FP: Which round was the most difficult?
AJ: The dessert round was definitely the most challenging, both being at the end and having the most riding on it.
FP: We can only imagine the pressure!
Name some chefs that have inspired you.
AJ: My current chef, Seamus Mullen, has had severe health problems for a long time including rheumatoid arthritis, and he has been able to accomplish so much despite all this.
My grandmother has been cooking in a very traditional Indian way for a very long time, and it was incredible getting to cook with her in 2010 when I visited her.
FP: What are some of your favorite meals to cook for yourself and/or for guests?
AJ: I love one-pot meals, especially things with spice. Jambalaya, gumbo, curries, noodles. Things that we can share and enjoy with wine!
FP: Did you say food AND wine?! You’re talking our language!
When you’re not cooking at Tertulia, name some of your favorite places in NJ/NYC or other places you’ve visited.

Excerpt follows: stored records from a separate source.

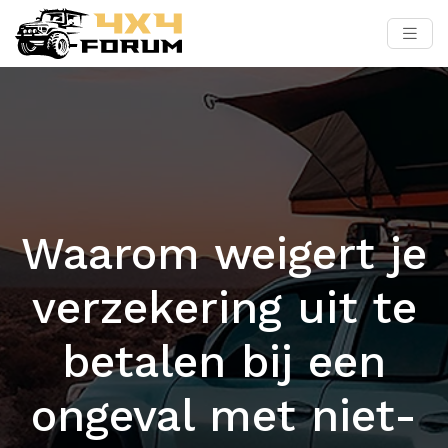
Waarom weigert je
verzekering uit te
betalen bij een
ongeval met niet-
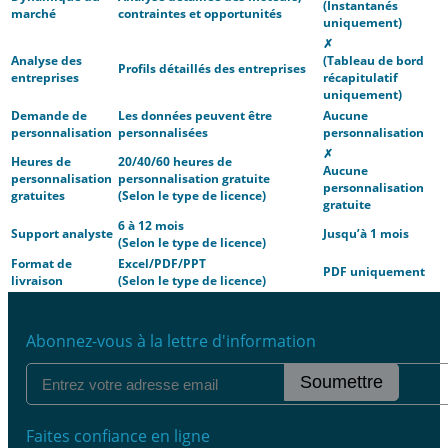
(Instantanés
marché
contraintes et opportunités
uniquement)
✗
Analyse des
(Tableau de bord
Profils détaillés des entreprises
entreprises
récapitulatif
uniquement)
Demande de
Les données peuvent être
Aucune
personnalisation
personnalisées
personnalisation
✗
Heures de
20/40/60 heures de
Aucune
personnalisation
personnalisation gratuite
personnalisation
gratuites
(Selon le type de licence)
gratuite
6 à 12 mois
Support analyste
Jusqu’à 1 mois
(Selon le type de licence)
Format de
Excel/PDF/PPT
PDF uniquement
livraison
(Selon le type de licence)
Abonnez-vous à la lettre d'information
Soumettre
Faites confiance en ligne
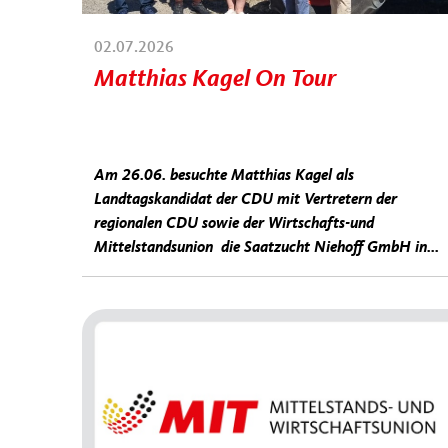
02.07.2026
Matthias Kagel On Tour
Am 26.06. besuchte Matthias Kagel als
Landtagskandidat der CDU mit Vertretern der
regionalen CDU sowie der Wirtschafts-und
Mittelstandsunion die Saatzucht Niehoff GmbH in...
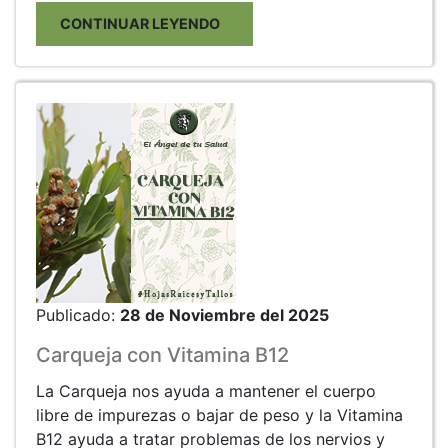
CONTINUAR LEYENDO
Publicado:
28 de Noviembre del 2025
Carqueja con Vitamina B12
La Carqueja nos ayuda a mantener el cuerpo
libre de impurezas o bajar de peso y la Vitamina
B12 ayuda a tratar problemas de los nervios y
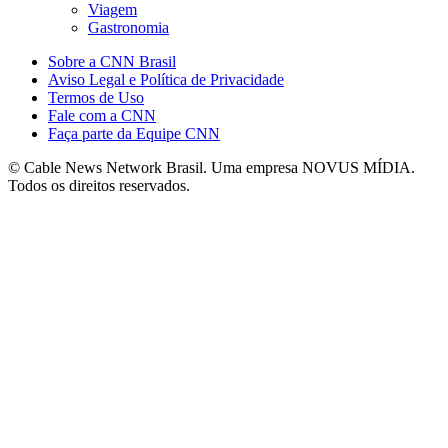
Viagem
Gastronomia
Sobre a CNN Brasil
Aviso Legal e Política de Privacidade
Termos de Uso
Fale com a CNN
Faça parte da Equipe CNN
© Cable News Network Brasil. Uma empresa NOVUS MÍDIA.
Todos os direitos reservados.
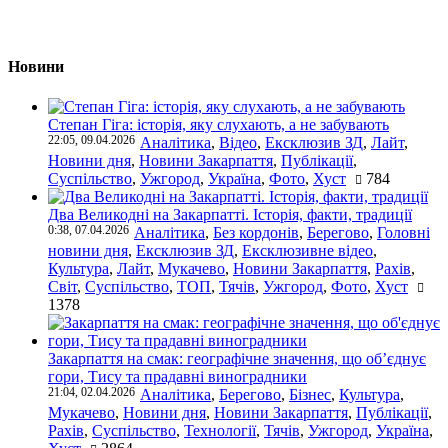
Новини
Степан Гіга: історія, яку слухають, а не забувають
22:05, 09.04.2026
Аналітика
,
Відео
,
Ексклюзив ЗД
,
Лайт
,
Новини дня
,
Новини Закарпаття
,
Публікації
,
Суспільство
,
Ужгород
,
Україна
,
Фото
,
Хуст
784
Два Великодні на Закарпатті. Історія, факти, традиції
0:38, 07.04.2026
Аналітика
,
Без кордонів
,
Берегово
,
Головні
новини дня
,
Ексклюзив ЗД
,
Ексклюзивне відео
,
Культура
,
Лайт
,
Мукачево
,
Новини Закарпаття
,
Рахів
,
Світ
,
Суспільство
,
ТОП
,
Тячів
,
Ужгород
,
Фото
,
Хуст
1378
Закарпаття на смак: географічне значення, що об’єднує
гори, Тису та прадавні виноградники
21:04, 02.04.2026
Аналітика
,
Берегово
,
Бізнес
,
Культура
,
Мукачево
,
Новини дня
,
Новини Закарпаття
,
Публікації
,
Рахів
,
Суспільство
,
Технології
,
Тячів
,
Ужгород
,
Україна
,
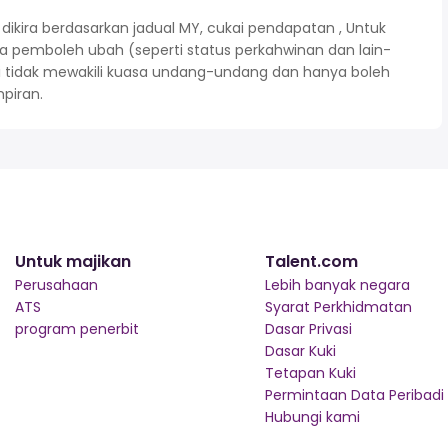
kira berdasarkan jadual MY, cukai pendapatan , Untuk
 pemboleh ubah (seperti status perkahwinan dan lain-
ni tidak mewakili kuasa undang-undang dan hanya boleh
piran.
Untuk majikan
Talent.com
Perusahaan
Lebih banyak negara
ATS
Syarat Perkhidmatan
program penerbit
Dasar Privasi
Dasar Kuki
Tetapan Kuki
Permintaan Data Peribadi
Hubungi kami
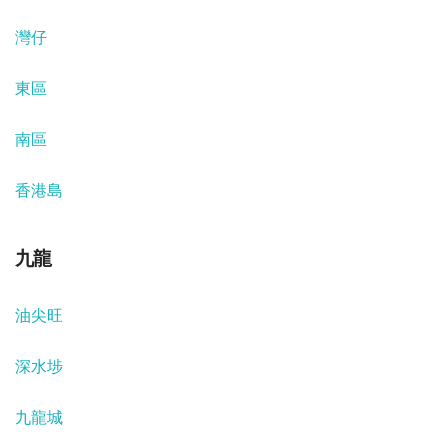
灣仔
東區
南區
香港島
九龍
油尖旺
深水埗
九龍城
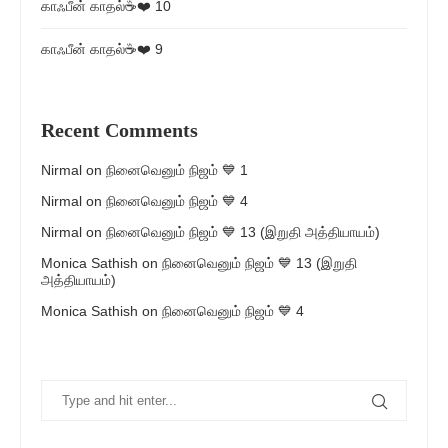
காஃபீன் காதல்☕❤️ 10
காஃபீன் காதல்☕❤️ 9
Recent Comments
Nirmal
on
நினைவெனும் நிஜம் 💙 1
Nirmal
on
நினைவெனும் நிஜம் 💙 4
Nirmal
on
நினைவெனும் நிஜம் 💙 13 (இறுதி அத்தியாயம்)
Monica Sathish
on
நினைவெனும் நிஜம் 💙 13 (இறுதி
அத்தியாயம்)
Monica Sathish
on
நினைவெனும் நிஜம் 💙 4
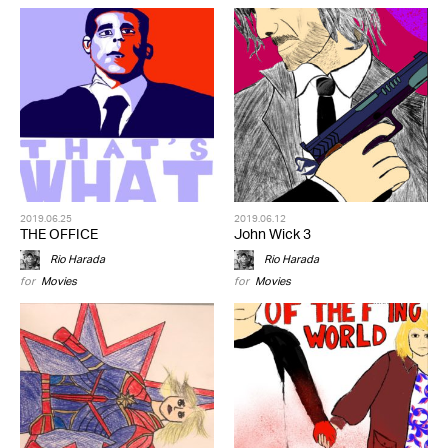
2019.06.25
2019.06.12
THE OFFICE
John Wick 3
Rio Harada
Rio Harada
for
Movies
for
Movies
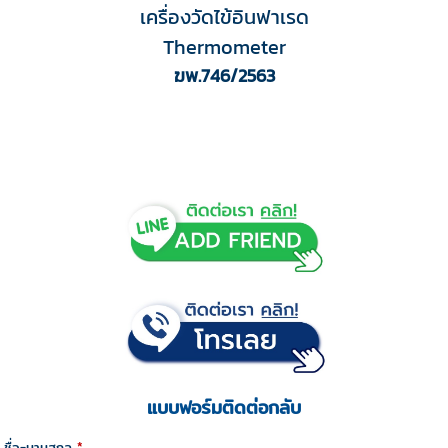
เครื่องวัดไข้อินฟาเรด
Thermometer
ฆพ.746/2563
แบบฟอร์มติดต่อกลับ
ชื่อ-นามสกุล
*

AJ: I love Indian food, there are some cool neighborhoods in Manhattan (Curry Hill) and Queens (Jackson Heights) that have great Indian snacks. My local neighborhood in Astoria has great Greek restaurants, most notably Agnanti.
FP: Curry Hill and Astoria are some of our favorite food neighborhoods in NYC!
What are some of your guilty pleasures? We like to call them foodie pleasures, hence the name 🙂
AJ: My mom’s cheesecake is unlike anything you’ve ever had. The custard is gently cooked then topped with sweetened sour cream and gently baked again. Once the whole thing is set and cold, I could eat the whole thing myself!
FP: We would love to try your mom’s cheesecake! Nothing better than home cooking or in this case, baking!
Name three individuals you would want to invite over for dinner and what you would prepare for them.
AJ: I’d make jambalaya for Emeril Lagasse, dosa for Floyd Cardoz, and cheesecake for Claudia Fleming.
FP: All three of those sound amazing!
In three words, how would your friends and family describe you?
AJ: Intense, goofy, honest.
FP: Sounds like a winning combination to us!
If you weren’t a chef, what would you be doing? What are your non-cooking hobbies?
AJ: If I wasn’t a chef I’d probably be very bored, but I enjoy playing bridge and watching hockey. I’d probably be a professional bridge player and my dad and I would travel the country hustling older people… ha!
FP: We’ll warn everyone to watch out for your bridge prowess. 😉 Thank you Chef Anup for your time. We will have to make a trip to Tertulia in the very near future to try out your cooking!